Beeindruckend ist diese Landschaft auch aus der Luft: Von Seronga aus überfliegen wir in einem Kleinflugzeug das Okavango-Delta bis ins Khwai Gebiet. Aus nur 200 bis 500 Metern Höhe entdecken wir nicht nur Elefantenherden, sondern sparen uns auch die anstrengende ganztägige Fahrt nach Osten über staubige Holperpisten bis zur O Bona Moremi Safari Lodge, wo wir die nächsten drei Nächte in großzügigen, auf Holzdecks errichteten Hauszelten mit privatem Bad verbringen. Mitten in der Wildnis! Welch ein Luxus! Die Herzlichkeit unserer Gastgeber und die Künste des Kochs lassen keine Wünsche offen, so dass wir abends ebenso müde wie glücklich am Lagerfeuer unsere Eindrücke austauschen.
Unsere Reise endet, wo sie begonnen hat: in Victoria Falls. Natürlich wollen wir uns die weltberühmten Wasserfälle nicht entgehen lassen. Schon die nackten Zahlen beeindrucken: Hier stürzt der Sambesi, der im Norden Sambias entspringt und mit einer Gesamtlänge von 2700 Kilometern Afrikas viertlängster Fluss ist, auf einer Breite von 1700 m in eine 108 m tiefe Schlucht. In der Regenzeit fallen fast 550 Millionen Liter Wasser pro Minute hinab, aber auch in der Trockenzeit ist dieses Weltnaturwunder noch ein grandioser Anblick. Erstmals beschrieben hat die Fälle am 16. November 1855 der schottische Abenteurer und Missionar David Livingstone, der ihnen zu Ehren seiner Königin den Namen Victoria Falls gab. In der Sprache der lokalen Kololo heißen sie Mosi-oa-tunya, "der Donner, der raucht" – was die Szenerie treffend beschreibt. Doch der Rauch donnert nicht nur, er spritzt auch. Deshalb schweben Millionen Tröpfchen in der Luft, lassen einen dichten Regenwald aus Farnen und Lilien wachsen und oft farbenprächtige Regenbogen entstehen, die Sambia und Simbabwe über den Fluss hinweg verbinden.

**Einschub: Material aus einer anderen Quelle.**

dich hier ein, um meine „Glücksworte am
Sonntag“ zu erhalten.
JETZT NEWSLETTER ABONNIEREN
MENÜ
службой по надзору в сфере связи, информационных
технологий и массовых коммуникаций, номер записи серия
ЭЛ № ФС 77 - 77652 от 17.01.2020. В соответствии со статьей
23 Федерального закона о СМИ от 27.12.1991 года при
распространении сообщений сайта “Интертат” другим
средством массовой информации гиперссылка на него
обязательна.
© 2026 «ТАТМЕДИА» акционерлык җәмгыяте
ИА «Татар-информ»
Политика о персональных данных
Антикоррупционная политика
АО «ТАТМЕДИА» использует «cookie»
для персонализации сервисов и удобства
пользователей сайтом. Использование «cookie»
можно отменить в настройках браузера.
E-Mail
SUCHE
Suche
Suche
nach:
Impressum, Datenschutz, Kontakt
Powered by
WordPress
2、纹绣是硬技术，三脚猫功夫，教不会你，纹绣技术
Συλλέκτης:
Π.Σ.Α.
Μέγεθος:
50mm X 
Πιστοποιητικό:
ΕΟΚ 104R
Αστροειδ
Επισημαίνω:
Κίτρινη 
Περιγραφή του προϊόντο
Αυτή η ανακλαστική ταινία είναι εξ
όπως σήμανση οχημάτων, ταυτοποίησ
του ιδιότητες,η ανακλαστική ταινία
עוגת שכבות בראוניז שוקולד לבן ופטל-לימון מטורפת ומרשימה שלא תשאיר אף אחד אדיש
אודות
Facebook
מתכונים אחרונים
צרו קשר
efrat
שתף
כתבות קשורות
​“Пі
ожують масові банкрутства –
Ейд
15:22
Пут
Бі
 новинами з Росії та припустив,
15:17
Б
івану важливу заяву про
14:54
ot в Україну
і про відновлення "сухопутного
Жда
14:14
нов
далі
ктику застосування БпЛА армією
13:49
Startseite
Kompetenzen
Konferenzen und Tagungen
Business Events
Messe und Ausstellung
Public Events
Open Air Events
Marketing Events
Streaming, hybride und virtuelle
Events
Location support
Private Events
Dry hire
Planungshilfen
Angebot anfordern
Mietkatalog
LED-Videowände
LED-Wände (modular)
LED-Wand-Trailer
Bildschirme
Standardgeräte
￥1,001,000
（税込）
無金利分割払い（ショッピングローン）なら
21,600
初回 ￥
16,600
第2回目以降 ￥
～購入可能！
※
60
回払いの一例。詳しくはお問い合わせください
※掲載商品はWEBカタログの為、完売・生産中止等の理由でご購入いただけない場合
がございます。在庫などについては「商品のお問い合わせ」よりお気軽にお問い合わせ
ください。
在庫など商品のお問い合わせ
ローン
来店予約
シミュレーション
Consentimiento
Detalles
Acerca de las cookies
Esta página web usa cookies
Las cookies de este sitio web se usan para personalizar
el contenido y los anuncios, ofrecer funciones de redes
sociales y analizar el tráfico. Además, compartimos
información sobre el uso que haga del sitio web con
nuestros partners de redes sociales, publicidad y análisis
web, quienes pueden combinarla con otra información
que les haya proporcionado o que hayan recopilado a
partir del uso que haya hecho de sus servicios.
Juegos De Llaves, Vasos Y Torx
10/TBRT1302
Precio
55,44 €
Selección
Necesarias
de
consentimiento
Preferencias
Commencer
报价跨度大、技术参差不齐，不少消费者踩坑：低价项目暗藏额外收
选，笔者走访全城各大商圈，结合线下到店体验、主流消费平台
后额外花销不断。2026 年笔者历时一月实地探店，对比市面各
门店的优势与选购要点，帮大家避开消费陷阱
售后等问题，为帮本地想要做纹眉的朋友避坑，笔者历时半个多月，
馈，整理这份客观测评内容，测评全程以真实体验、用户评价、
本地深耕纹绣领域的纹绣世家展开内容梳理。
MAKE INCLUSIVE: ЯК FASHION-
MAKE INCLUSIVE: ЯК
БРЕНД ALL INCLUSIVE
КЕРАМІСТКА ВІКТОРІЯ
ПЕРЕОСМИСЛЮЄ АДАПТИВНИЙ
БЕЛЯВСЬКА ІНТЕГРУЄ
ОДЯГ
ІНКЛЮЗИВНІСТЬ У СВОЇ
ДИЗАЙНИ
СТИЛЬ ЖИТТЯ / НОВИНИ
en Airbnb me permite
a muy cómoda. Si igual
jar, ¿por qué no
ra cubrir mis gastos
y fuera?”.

Die Victoria Falls waren und sind in Simbabwe die Touristenattraktion, und die rund 20.000 Einwohner des gleichnamigen Städtchens leben einigermaßen ordentlich davon. Gerade für ein Land, das durch Korruption und Misswirtschaft politisch und wirtschaftlich am Boden liegt, wo jeder Grenzübergang ein Abenteuer ist und teilweise nur mit Schmiergeld zu bewerkstelligen, wo die Arbeitslosigkeit bei 95 Prozent liegt und jeder vierte Erwachsene zwischen 15 und 50 Jahren mit HIV infiziert ist, ist das schon viel. Ganz vergessen können wir das nicht, aber in Afrika muss man Widersprüche aushalten können. Deshalb gönnen wir uns im Städtchen noch ein weiteres Highlight: Auf der Terrasse des legendären Victoria Hotels nehmen wir den High Tea – stilecht mit Lachs- und Gurkensandwichs, Muffins, Clotted Cream und Marmelade. Britischer geht’s nicht. Dabei streift unser Blick über den manikürten Rasen dieses Luxushotels bis zur Livingstone Bridge, die Simbabwe und Sambia verbindet. Welch ein Kontrast!

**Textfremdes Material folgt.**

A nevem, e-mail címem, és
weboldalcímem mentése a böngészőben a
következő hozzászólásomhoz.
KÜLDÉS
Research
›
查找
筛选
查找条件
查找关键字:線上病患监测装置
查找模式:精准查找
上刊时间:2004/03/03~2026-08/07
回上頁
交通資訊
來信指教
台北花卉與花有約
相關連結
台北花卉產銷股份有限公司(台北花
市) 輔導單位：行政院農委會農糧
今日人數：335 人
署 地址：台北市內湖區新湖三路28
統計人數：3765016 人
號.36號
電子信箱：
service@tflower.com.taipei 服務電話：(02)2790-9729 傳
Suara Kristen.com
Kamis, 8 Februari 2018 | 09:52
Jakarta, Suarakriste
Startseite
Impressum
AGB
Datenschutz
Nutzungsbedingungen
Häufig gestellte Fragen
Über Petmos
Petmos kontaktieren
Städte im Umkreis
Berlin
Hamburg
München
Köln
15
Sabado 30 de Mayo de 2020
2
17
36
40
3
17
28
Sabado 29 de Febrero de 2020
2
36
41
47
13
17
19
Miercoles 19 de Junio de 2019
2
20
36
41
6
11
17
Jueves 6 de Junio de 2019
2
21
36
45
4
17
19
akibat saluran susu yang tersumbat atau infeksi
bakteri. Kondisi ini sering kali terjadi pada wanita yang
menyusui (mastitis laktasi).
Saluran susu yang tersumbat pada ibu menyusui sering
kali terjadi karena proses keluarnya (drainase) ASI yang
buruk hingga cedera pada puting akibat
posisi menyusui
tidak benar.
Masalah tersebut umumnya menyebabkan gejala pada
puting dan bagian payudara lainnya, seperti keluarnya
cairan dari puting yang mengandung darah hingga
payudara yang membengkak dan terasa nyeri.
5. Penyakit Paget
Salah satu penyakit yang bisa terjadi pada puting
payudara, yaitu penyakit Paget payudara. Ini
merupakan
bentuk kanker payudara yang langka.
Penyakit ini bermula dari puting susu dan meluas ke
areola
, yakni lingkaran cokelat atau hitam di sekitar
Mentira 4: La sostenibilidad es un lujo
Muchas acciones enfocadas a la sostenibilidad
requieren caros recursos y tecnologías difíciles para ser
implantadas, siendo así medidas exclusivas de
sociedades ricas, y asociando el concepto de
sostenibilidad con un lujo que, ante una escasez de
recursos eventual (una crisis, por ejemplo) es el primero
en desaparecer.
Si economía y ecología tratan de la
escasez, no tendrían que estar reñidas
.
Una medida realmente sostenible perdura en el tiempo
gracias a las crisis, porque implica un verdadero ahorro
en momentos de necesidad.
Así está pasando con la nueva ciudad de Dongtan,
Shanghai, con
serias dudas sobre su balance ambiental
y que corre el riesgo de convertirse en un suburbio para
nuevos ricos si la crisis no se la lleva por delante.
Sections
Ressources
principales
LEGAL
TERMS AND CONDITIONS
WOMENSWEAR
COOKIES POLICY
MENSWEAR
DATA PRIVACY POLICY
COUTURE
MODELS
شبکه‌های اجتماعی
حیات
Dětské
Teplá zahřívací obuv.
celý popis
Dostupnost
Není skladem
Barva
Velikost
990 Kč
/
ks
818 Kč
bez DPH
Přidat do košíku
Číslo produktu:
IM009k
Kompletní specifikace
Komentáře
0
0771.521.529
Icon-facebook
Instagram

Aber: "Hakuna Matata" haben wir auf dieser Reise oft gehört. Das ist Swahili und bedeutet: Es gibt keine Probleme oder freier übersetzt: alles in bester Ordnung. Zumindest für unsere Safari-Erfahrungen gilt das. Darauf stoßen wir mit einem letzten Gin Tonic an: auf Afrika, auf seine wunderbare Tierwelt, seine fantastischen Landschaften und seine herzlichen Menschen.